But in 2005, after years of planning, the dam that created the reservoir was removed. The action allowed the Clark Fork and Blackfoot rivers to flow and supercharged the cutthroat and bull trout fisheries. I lost a pike-fishing spot but gained miles of free-flowing trout streams, and vastly healthier fisheries habitat, as a result.
The removal of Milltown Dam was, relatively speaking, a big deal because the river systems it constrained are large in both cubic volume and the lore of the West. The Blackfoot, after all, was the river featured in the seminal novella and subsequent movie "A River Runs Through It."
But across the nation, many less-celebrated dams are removed every year by various local, state and regional agencies and conservation groups. Over the past two decades, the pace of dam removal has accelerated every year, with 69 dams removed just in the past year, according to the conservation group American Rivers, which tracks decommissioned dams.
The group notes that, "Dam removal brings a variety of benefits to local communities, including restoring river health and clean water, revitalizing fish and wildlife, improving public safety and recreation, and enhancing local economies."
Indeed, many of the dams in the American Rivers database—it counts 1,797 dams removed nationwide from 1912 through 2020—were derelict structures, long past their productive lifespan. Many of these were old millwheel dams in the Northeast, stone structures designed to create a millpond and funnel releases through a flume that turned a millwheel to grind grain, sharpen scythes or turn lathes in the decades before readily available electricity.

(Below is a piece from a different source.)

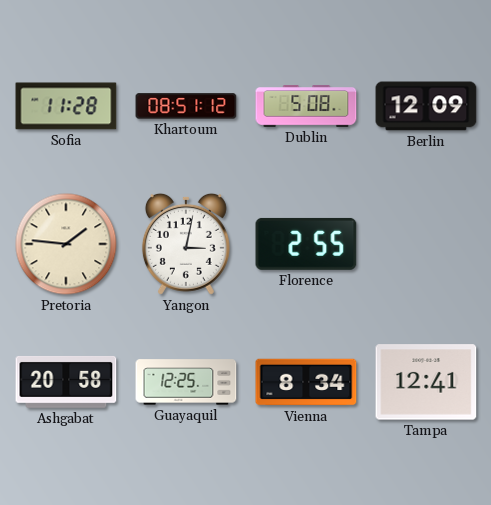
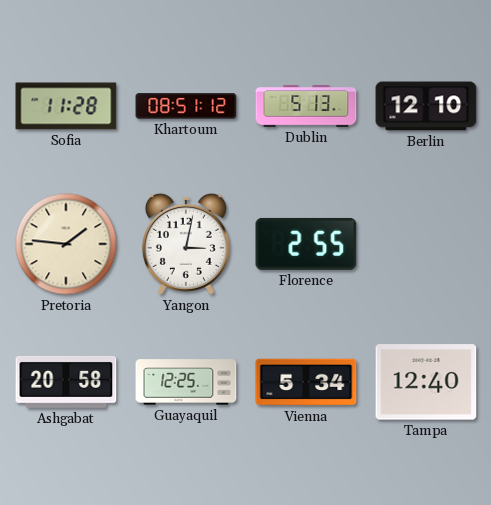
Dublin: 5:08 -> 5:13
Berlin: 12:09 -> 12:10
Vienna: 8:34 -> 5:34
Tampa: 12:41 -> 12:40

Others, including those in my area of the arid West, were irrigation structures, engineered to hold spring snowmelt and parcel out the water over the summer to grow alfalfa and watermelons.
From a native fish's standpoint, dams are generally not particularly positive. They impede not only spawning migrations, but also movement of individual fish that travel up and down river systems to find suitable seasonal habitat. They tend to accumulate sediment behind the dam, so every year the impounded volume decreases. And, because dams are usually built at the narrowest, most rapid portion of a river, they change the character of entire stretches of formerly free-flowing water.

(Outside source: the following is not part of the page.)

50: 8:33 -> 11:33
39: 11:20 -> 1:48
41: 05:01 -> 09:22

An example of the benefits of dam removal is the Elkhart River Dam in downtown Elkhart, Ind. The dam was built in the late 1890s to divert the river into raceways used to power industry in the gritty Midwestern city. But after a few decades, the raceways were filled and the dam no longer served a purpose.
When the structure was removed in 2020, 40 miles of upstream habitat was reconnected to the Elkhart River and made available to fish migrating out of the St. Joseph River. They comprise 50 species, including the greater redhorse, longnose dace and northern brook lamprey—all listed as endangered or species of special concern in the state—as well as numerous gamefish.
On balance, the removal of dams is a net benefit to native fish. But there are some entries in the liability column. They include access. Dams have historically provided important—and in some cases, sole—recreational access to downstream rivers and upstream reservoirs. It’s important to retain that traditional access any time a dam is removed.
The conversion of free-flowing river to impounded reservoir has benefitted a number of species, including America’s fish—the largemouth bass. Introduced species such as crappie, bluegill and perch have thrived in the reservoirs created by America’s dams, and it’s hard to imagine the Great Plains' walleye fishery without crediting dams.
Many of the West's most consistent trout fisheries are those that thrive in the cool, clear water discharged from the bottom of reservoirs. Among them anglers will find the Bighorn and Missouri rivers in Montana, the South Platte and Yampa in Colorado, and the blue-ribbon North Platte in Wyoming.
Boaters, too, enjoy millions of acres of impounded water for recreational use. Other benefits include flood control, irrigation, reliable water for towns and rural communities, and hydropower generation. As this issue is being produced, water managers on the Colorado River are trying to apportion water behind Hoover Dam in Arizona (Lake Mead), Glen Canyon Dam in Utah (Lake Powell) and impoundments upstream as they figure out how to provide water to a system that has way more demand than supply. Without water-storage dams, their task would be infinitely more difficult.
However, as long as access, public safety and water supply (and water rights) are considered, there are relatively few reasons to prolong the lifetime of derelict dams. They’re expensive and sometimes dangerous to maintain. Because many were built before our knowledge of fish passage and habitat connectivity was well-developed, dams often cut off important headwater habitats to many species of aquatic organisms.
On the Pacific Coast, fisheries managers are increasingly understanding the importance of small headwater streams to the spawning success of salmon and steelhead. Many of these streams have been dammed over the years to provide benefits to timber companies and rural communities, but most low-head dams have been abandoned since their construction.
Fisheries professionals are in the process of identifying dams and working to remove them, opening many miles of high-quality spawning habitat to anadromous species.
Back at the former logging community of Milltown, the Blackfoot River runs wild and frothy at the point where it joins the deeper, moody Clark Fork River. The pike are gone, but it’s a killer spot to catch scrappy cutthroats on streamers twitched in the seam where the two undammed rivers meet.